Eisenberg Patient Safety and Quality Award Recipients Honored

The winners of this year’s John M. Eisenberg Patient Safety and Quality Awards were honored this week at the National Quality Forum’s 2018 annual conference in Washington, D.C. Launched in 2002, the patient safety awards program has highlighted achievement in patient safety and quality in the name of the late John M. Eisenberg, MD, MBA, former administration of the Agency for Healthcare Research and Quality.

The winners include:

  • Individual Achievement: Thomas H. Gallagher, MD, professor and associate chair, Department of Medicine, and professor, Department of Bioethics and Humanities, University of Washington School of Medicine, Seattle. Gallagher was cited for his work in improving transparency in disclosing injury to patients who were harmed during medical treatment.

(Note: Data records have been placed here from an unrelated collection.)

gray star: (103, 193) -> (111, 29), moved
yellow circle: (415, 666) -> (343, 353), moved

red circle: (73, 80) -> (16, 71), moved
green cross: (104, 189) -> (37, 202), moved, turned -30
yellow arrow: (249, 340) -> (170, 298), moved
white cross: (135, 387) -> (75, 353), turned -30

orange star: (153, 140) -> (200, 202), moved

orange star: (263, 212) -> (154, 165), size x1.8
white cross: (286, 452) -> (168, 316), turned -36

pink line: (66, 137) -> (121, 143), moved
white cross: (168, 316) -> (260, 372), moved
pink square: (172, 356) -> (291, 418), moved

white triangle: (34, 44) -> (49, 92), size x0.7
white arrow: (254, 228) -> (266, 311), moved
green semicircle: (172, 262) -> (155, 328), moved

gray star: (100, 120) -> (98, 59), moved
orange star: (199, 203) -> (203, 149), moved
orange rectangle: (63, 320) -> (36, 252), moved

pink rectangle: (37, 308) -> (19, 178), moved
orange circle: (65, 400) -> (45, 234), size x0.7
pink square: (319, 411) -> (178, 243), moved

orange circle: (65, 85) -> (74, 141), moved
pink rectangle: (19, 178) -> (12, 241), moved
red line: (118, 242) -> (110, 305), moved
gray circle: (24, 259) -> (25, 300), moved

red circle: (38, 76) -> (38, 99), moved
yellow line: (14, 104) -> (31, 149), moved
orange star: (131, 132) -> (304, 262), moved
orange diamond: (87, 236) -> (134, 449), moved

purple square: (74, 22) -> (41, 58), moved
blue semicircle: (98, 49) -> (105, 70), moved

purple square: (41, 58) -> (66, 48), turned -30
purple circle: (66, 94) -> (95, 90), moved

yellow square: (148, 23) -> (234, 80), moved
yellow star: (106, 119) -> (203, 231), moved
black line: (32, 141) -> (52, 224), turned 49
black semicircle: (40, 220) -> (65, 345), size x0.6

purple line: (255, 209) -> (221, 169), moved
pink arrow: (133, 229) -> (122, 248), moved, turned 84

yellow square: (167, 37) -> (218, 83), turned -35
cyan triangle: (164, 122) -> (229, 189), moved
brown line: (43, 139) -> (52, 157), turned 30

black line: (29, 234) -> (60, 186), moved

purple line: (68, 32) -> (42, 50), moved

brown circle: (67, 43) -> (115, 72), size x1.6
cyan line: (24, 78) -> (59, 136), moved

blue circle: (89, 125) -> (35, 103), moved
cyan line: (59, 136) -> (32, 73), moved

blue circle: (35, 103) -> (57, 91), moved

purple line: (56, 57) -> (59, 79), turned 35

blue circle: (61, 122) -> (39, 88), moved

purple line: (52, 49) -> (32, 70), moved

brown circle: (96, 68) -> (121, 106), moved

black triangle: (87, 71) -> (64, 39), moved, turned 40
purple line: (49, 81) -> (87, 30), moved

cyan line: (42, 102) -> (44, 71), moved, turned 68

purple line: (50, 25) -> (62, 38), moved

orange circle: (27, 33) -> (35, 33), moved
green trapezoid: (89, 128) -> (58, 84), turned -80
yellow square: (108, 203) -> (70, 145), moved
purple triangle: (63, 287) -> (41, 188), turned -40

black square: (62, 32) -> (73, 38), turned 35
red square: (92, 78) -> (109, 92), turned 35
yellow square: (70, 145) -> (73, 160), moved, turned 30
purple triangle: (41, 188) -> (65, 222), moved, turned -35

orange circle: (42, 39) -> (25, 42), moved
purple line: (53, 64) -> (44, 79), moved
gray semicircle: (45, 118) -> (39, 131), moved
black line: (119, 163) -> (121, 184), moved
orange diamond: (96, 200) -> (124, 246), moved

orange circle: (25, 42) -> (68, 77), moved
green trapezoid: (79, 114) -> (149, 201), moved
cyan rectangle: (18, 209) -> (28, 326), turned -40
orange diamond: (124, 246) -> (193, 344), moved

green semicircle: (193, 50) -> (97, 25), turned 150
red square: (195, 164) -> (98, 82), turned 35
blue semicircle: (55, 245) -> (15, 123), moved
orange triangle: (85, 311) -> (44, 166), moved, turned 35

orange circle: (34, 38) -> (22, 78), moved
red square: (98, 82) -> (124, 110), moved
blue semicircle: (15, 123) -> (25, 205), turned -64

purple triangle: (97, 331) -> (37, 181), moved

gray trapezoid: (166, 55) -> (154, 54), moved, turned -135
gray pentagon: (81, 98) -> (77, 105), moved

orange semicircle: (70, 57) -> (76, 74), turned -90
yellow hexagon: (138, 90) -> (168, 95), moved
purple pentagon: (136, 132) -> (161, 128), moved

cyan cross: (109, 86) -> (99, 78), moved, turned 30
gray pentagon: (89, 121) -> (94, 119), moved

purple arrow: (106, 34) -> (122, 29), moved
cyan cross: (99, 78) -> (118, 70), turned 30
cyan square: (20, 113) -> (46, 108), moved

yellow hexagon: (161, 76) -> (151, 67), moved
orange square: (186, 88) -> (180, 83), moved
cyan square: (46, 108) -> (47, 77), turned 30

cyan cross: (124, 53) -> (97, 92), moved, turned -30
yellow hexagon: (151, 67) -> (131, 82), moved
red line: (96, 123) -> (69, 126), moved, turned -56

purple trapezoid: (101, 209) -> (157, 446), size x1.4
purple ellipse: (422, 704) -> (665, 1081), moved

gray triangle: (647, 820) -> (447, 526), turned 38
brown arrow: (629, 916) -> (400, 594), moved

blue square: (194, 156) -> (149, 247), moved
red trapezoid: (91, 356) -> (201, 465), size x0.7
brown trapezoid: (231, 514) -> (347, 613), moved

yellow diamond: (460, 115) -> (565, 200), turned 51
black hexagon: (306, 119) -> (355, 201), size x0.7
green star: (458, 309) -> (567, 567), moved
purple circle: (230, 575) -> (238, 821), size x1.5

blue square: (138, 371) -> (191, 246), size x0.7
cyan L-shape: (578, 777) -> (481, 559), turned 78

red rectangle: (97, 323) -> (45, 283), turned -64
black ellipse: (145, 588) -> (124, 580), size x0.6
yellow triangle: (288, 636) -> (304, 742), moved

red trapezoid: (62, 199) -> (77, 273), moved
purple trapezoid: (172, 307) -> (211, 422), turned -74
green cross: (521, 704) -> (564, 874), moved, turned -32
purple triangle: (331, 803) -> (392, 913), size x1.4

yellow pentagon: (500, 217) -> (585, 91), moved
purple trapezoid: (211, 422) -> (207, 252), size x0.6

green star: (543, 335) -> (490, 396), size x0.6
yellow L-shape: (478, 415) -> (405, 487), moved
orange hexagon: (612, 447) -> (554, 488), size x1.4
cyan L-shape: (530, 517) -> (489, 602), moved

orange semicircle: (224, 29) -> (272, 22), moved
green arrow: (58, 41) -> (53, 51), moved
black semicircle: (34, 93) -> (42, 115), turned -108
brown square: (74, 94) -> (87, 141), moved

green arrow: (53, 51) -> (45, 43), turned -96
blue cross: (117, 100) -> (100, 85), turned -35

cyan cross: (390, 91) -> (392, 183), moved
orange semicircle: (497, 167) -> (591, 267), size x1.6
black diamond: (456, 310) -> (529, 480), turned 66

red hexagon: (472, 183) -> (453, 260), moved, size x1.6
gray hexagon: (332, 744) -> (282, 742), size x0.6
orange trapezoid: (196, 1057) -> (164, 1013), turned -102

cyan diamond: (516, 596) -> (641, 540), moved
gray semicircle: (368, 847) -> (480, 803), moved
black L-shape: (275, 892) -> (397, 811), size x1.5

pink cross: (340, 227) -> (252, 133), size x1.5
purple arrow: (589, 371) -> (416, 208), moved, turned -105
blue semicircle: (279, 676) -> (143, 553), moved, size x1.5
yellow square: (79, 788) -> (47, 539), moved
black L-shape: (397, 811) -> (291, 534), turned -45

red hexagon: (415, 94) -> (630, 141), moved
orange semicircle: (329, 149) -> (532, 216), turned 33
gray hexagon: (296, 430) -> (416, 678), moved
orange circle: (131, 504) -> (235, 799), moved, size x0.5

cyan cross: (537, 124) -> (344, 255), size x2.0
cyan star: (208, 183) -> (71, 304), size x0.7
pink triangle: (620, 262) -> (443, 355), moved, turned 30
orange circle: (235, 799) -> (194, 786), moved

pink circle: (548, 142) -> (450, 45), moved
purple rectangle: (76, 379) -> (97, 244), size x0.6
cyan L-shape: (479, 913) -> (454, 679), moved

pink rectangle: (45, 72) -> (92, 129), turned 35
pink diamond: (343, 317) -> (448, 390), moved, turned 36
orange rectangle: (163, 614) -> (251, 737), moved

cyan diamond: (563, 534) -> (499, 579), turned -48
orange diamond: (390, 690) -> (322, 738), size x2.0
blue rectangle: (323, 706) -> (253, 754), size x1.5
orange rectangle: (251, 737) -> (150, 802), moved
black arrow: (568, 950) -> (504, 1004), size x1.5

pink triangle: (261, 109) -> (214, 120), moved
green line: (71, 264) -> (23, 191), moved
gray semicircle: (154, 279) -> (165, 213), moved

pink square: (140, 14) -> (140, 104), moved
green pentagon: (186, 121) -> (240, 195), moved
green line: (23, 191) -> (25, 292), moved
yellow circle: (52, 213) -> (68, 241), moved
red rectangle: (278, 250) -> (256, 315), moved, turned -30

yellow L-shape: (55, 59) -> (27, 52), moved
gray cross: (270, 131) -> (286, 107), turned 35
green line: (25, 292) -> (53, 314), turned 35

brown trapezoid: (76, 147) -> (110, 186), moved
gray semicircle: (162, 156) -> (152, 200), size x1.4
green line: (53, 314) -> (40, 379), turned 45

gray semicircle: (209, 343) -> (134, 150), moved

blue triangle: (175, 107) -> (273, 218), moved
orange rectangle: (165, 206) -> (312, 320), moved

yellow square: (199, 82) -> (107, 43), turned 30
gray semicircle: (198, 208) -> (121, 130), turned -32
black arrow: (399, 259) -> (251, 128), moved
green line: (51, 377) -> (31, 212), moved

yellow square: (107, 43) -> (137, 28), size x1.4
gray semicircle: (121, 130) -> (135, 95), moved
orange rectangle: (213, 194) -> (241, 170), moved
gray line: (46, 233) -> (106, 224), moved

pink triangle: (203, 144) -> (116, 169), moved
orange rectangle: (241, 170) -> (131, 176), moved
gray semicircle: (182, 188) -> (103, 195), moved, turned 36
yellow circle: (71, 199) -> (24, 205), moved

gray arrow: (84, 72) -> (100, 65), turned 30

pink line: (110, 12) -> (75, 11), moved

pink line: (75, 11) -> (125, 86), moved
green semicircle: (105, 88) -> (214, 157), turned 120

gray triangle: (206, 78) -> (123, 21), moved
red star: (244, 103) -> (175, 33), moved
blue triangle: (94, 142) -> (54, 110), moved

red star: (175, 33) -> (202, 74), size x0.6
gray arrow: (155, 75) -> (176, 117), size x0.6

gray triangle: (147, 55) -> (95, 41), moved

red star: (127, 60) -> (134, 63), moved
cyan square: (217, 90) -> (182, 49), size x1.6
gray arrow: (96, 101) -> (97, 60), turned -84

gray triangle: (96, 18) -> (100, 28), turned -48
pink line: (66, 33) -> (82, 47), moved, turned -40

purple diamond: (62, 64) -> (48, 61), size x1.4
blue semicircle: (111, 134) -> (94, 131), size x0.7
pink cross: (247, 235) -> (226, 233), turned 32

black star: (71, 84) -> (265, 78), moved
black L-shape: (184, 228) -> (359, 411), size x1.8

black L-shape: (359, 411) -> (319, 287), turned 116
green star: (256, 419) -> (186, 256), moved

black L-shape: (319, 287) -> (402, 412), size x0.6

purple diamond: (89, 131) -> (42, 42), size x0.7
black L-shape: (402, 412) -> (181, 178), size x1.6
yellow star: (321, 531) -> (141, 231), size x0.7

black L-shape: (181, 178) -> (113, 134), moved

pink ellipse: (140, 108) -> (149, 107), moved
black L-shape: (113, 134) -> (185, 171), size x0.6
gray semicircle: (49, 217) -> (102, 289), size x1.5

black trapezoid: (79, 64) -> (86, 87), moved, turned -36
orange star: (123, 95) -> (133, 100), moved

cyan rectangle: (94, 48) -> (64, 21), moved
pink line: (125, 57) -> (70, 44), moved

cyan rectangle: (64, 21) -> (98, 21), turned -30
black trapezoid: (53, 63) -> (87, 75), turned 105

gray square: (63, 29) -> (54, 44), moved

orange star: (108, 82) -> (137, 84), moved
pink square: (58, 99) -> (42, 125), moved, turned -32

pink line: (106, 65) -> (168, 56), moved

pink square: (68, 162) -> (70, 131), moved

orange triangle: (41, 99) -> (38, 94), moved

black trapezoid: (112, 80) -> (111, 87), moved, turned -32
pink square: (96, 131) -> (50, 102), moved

He created and directed the Collaborative for Accountability and Improvement, which has rolled out communication and resolution programs at healthcare organizations throughout the U.S.
  • Innovation in Patient Safety and Quality at the National Level: Children’s Hospitals’ Solutions for Patient Safety, a network of more than 130 children’s hospitals in North America. The network is credited with protecting nearly 10,000 children from harm while hospitalized. Network members share data about 11 types of patient harm including surgical site infections, catheter-associated urinary tract infections, adverse drug events, and falls. The members hold virtual learning events annually and host two conferences each year.
  • Innovation in Patient Safety and Quality at the Local Level: LifePoint Health’s National Quality Program, Brentwood, Tenn. LifePoint was honored for its system-wide learning laboratory that uses a data-driven program to improve the culture of safety in its hospitals and reduce hospital-associated patient harm in more than 70 facilities in 22 states. Aggregate patient harm has decreased 62%; this includes 12 months of zero central-line infections at 73% of LifePoint’s hospitals from January to December 2017. From 2010 to 2017, hospital-acquired infections dropped by 78% for urinary tract infections, 58% for sepsis infection, and 73% for pneumonia.